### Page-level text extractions
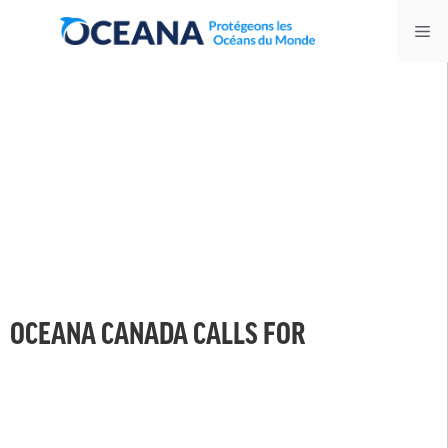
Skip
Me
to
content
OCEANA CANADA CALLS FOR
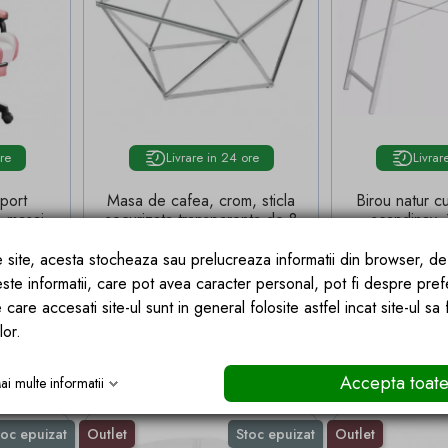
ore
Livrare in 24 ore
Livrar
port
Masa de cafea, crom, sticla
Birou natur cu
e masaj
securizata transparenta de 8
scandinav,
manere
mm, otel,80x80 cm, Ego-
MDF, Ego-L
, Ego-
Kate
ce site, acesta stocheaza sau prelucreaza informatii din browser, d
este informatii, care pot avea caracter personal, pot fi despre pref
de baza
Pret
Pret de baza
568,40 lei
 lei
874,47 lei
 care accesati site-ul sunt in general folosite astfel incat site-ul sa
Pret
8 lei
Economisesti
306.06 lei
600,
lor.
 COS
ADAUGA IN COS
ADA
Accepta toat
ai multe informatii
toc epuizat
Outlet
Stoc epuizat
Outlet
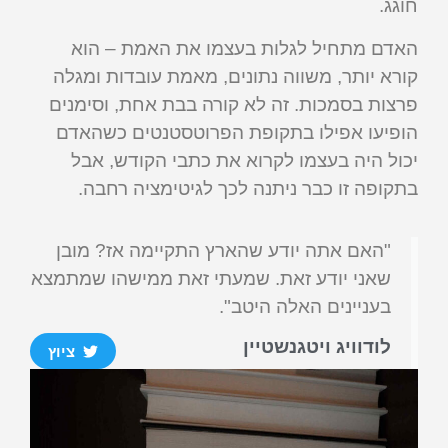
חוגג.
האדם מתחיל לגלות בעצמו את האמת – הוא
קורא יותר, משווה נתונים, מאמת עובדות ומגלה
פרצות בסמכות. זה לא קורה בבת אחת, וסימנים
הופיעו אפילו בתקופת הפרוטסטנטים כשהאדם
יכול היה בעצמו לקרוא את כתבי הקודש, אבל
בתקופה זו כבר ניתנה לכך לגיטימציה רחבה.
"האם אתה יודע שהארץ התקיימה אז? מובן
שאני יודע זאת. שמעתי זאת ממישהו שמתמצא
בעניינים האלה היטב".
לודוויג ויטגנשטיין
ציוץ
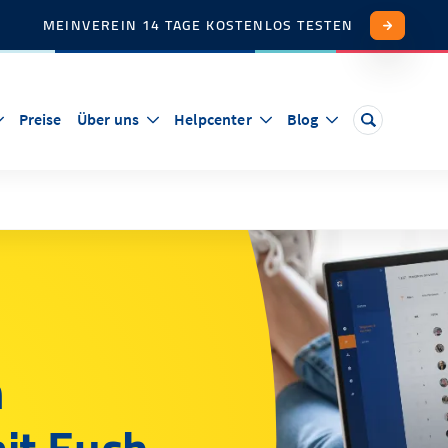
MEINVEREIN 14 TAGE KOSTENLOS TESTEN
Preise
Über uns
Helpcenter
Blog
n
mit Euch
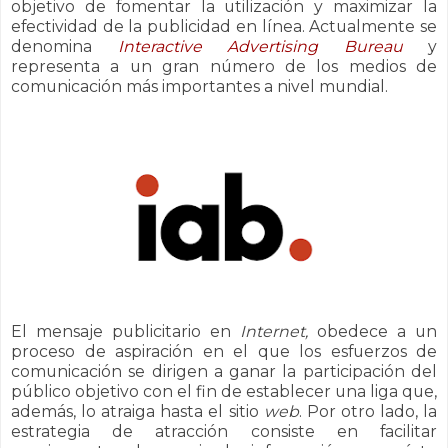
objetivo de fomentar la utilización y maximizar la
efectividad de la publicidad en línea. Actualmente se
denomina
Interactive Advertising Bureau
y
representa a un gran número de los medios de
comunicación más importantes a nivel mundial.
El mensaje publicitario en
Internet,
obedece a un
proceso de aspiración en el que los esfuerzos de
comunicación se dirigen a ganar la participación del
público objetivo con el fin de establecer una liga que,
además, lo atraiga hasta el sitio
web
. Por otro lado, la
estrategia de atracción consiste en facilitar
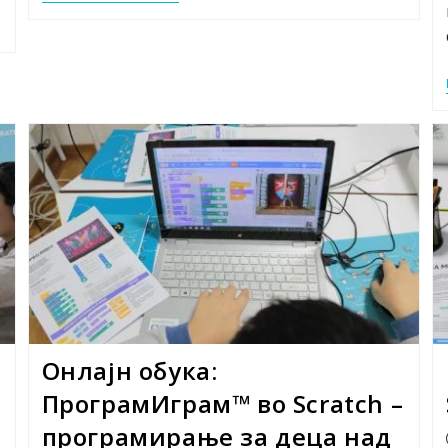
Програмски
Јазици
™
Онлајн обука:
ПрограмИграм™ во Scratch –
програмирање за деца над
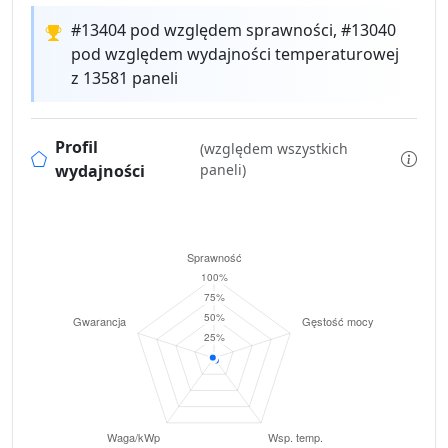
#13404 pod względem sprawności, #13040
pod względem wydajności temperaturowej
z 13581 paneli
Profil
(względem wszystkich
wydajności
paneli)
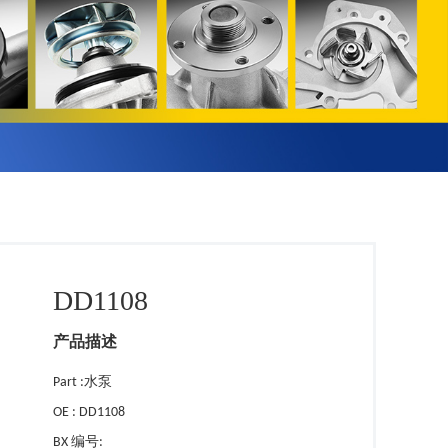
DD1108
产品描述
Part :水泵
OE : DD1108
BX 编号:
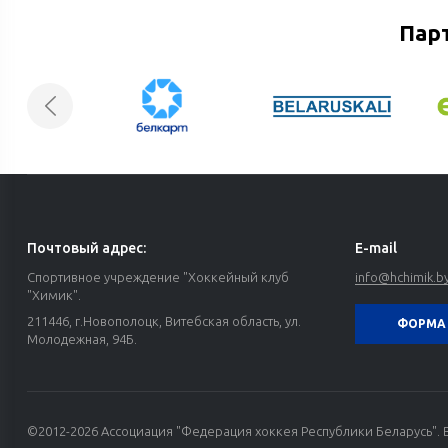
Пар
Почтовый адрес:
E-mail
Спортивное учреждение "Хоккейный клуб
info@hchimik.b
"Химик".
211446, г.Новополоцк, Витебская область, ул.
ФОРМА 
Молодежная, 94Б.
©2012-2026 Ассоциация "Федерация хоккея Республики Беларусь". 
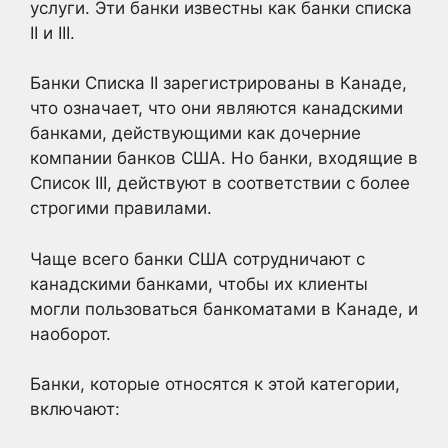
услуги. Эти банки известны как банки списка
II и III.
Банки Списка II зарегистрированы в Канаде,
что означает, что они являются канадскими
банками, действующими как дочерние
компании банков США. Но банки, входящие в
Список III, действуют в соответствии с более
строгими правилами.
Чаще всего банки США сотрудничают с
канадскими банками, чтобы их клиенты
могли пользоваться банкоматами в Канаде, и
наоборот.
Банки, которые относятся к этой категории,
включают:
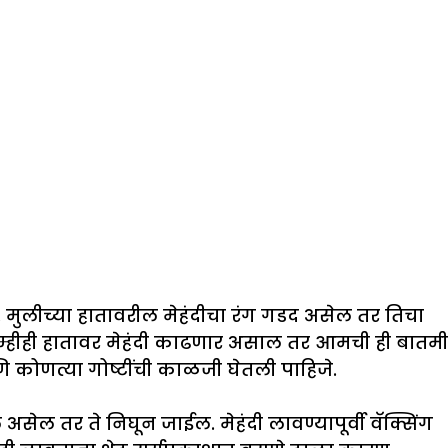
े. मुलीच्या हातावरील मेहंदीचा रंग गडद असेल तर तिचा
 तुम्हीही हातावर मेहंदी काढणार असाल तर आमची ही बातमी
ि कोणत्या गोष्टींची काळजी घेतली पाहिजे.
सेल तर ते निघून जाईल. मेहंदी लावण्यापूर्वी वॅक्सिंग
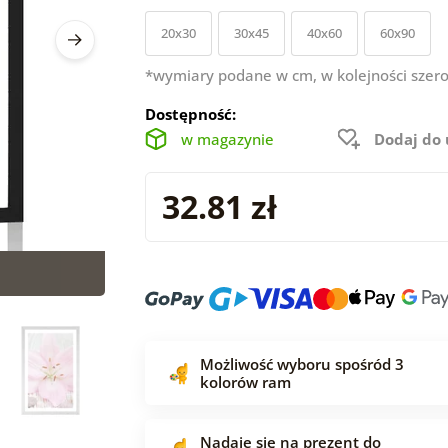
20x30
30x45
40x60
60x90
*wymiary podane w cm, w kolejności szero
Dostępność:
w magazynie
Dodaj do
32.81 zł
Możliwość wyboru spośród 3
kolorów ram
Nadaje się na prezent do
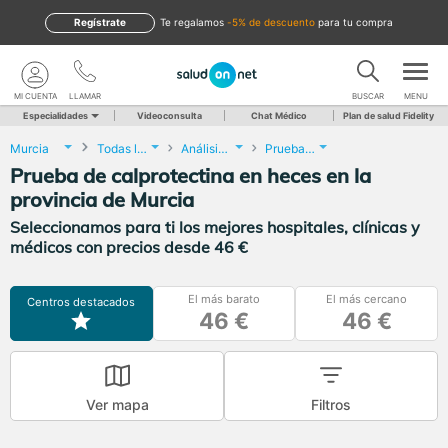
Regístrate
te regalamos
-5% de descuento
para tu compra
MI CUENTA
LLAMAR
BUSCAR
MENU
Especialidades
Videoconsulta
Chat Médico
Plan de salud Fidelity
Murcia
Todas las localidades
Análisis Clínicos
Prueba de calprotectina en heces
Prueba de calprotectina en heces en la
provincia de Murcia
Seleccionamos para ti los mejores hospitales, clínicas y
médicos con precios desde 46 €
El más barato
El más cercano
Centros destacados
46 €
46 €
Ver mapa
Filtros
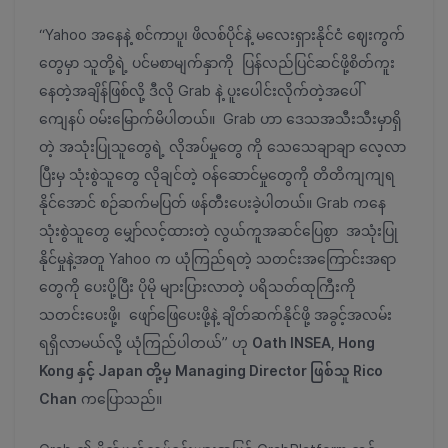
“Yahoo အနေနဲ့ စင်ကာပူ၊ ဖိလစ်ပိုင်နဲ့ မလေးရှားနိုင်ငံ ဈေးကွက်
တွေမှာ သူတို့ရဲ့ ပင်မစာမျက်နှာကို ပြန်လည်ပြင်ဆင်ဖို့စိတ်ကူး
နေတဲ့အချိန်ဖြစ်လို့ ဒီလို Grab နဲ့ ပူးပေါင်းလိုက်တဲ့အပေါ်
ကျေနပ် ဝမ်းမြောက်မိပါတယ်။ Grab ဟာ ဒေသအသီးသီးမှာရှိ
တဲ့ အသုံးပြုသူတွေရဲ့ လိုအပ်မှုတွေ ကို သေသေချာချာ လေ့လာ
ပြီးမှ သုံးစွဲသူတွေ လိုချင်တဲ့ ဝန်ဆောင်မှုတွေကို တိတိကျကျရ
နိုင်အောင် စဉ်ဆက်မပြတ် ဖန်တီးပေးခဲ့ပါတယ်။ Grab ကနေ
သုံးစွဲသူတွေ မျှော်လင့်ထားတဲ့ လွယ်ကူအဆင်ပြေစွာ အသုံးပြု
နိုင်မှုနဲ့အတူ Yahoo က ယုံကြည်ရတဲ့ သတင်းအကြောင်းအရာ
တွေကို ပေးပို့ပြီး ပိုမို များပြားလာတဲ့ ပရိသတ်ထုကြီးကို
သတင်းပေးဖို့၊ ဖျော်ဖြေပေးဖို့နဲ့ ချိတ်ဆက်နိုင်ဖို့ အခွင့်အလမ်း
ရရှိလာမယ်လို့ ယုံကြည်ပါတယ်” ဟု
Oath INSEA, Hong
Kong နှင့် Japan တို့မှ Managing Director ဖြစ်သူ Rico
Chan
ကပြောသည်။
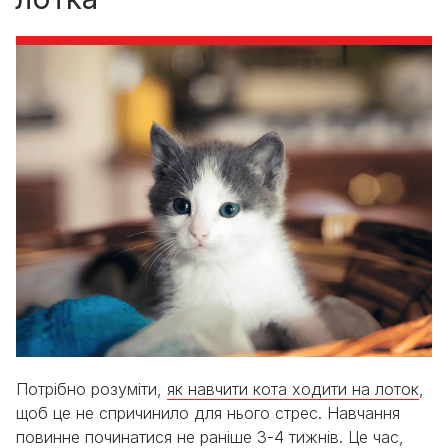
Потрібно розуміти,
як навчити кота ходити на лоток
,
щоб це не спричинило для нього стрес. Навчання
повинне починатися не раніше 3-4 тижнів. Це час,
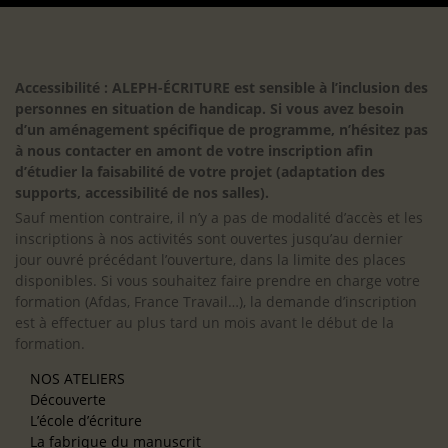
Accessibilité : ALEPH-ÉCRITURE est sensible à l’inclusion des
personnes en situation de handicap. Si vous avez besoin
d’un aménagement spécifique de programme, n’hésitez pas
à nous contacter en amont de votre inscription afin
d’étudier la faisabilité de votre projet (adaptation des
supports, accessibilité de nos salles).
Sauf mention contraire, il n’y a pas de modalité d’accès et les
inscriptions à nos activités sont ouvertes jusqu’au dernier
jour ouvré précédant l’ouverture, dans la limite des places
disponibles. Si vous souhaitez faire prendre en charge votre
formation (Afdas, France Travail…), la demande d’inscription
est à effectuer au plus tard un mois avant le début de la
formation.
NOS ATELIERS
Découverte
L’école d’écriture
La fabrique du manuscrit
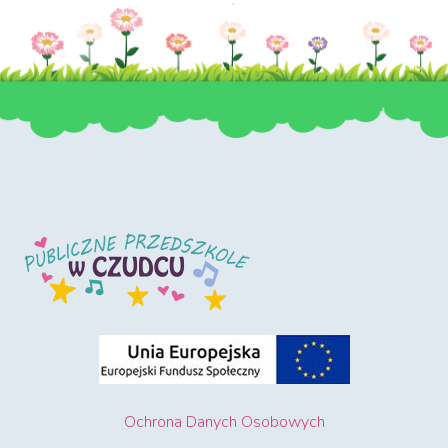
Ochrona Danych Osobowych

### WHAT IS EXPECTED
Write out word for word every line from the line with "El más cercano" through the final line of the records, both included, skipping the pictures.

### WRITTEN ANSWER
El más cercano
Centros destacados
46 €
46 €
Ver mapa
Filtros
“Yahoo အနေနဲ့ စင်ကာပူ၊ ဖိလစ်ပိုင်နဲ့ မလေးရှားနိုင်ငံ ဈေးကွက်
တွေမှာ သူတို့ရဲ့ ပင်မစာမျက်နှာကို ပြန်လည်ပြင်ဆင်ဖို့စိတ်ကူး
နေတဲ့အချိန်ဖြစ်လို့ ဒီလို Grab နဲ့ ပူးပေါင်းလိုက်တဲ့အပေါ်
ကျေနပ် ဝမ်းမြောက်မိပါတယ်။ Grab ဟာ ဒေသအသီးသီးမှာရှိ
တဲ့ အသုံးပြုသူတွေရဲ့ လိုအပ်မှုတွေ ကို သေသေချာချာ လေ့လာ
ပြီးမှ သုံးစွဲသူတွေ လိုချင်တဲ့ ဝန်ဆောင်မှုတွေကို တိတိကျကျရ
နိုင်အောင် စဉ်ဆက်မပြတ် ဖန်တီးပေးခဲ့ပါတယ်။ Grab ကနေ
သုံးစွဲသူတွေ မျှော်လင့်ထားတဲ့ လွယ်ကူအဆင်ပြေစွာ အသုံးပြု
နိုင်မှုနဲ့အတူ Yahoo က ယုံကြည်ရတဲ့ သတင်းအကြောင်းအရာ
တွေကို ပေးပို့ပြီး ပိုမို များပြားလာတဲ့ ပရိသတ်ထုကြီးကို
သတင်းပေးဖို့၊ ဖျော်ဖြေပေးဖို့နဲ့ ချိတ်ဆက်နိုင်ဖို့ အခွင့်အလမ်း
ရရှိလာမယ်လို့ ယုံကြည်ပါတယ်” ဟု
Oath INSEA, Hong
Kong နှင့် Japan တို့မှ Managing Director ဖြစ်သူ Rico
Chan
ကပြောသည်။
Потрібно розуміти,
як навчити кота ходити на лоток
,
щоб це не спричинило для нього стрес. Навчання
повинне починатися не раніше 3-4 тижнів. Це час,
Accessibilité : ALEPH-ÉCRITURE est sensible à l’inclusion des
personnes en situation de handicap. Si vous avez besoin
d’un aménagement spécifique de programme, n’hésitez pas
à nous contacter en amont de votre inscription afin
d’étudier la faisabilité de votre projet (adaptation des
supports, accessibilité de nos salles).
Sauf mention contraire, il n’y a pas de modalité d’accès et les
inscriptions à nos activités sont ouvertes jusqu’au dernier
jour ouvré précédant l’ouverture, dans la limite des places
disponibles. Si vous souhaitez faire prendre en charge votre
formation (Afdas, France Travail…), la demande d’inscription
est à effectuer au plus tard un mois avant le début de la
formation.
NOS ATELIERS
Découverte
L’école d’écriture
La fabrique du manuscrit
Ochrona Danych Osobowych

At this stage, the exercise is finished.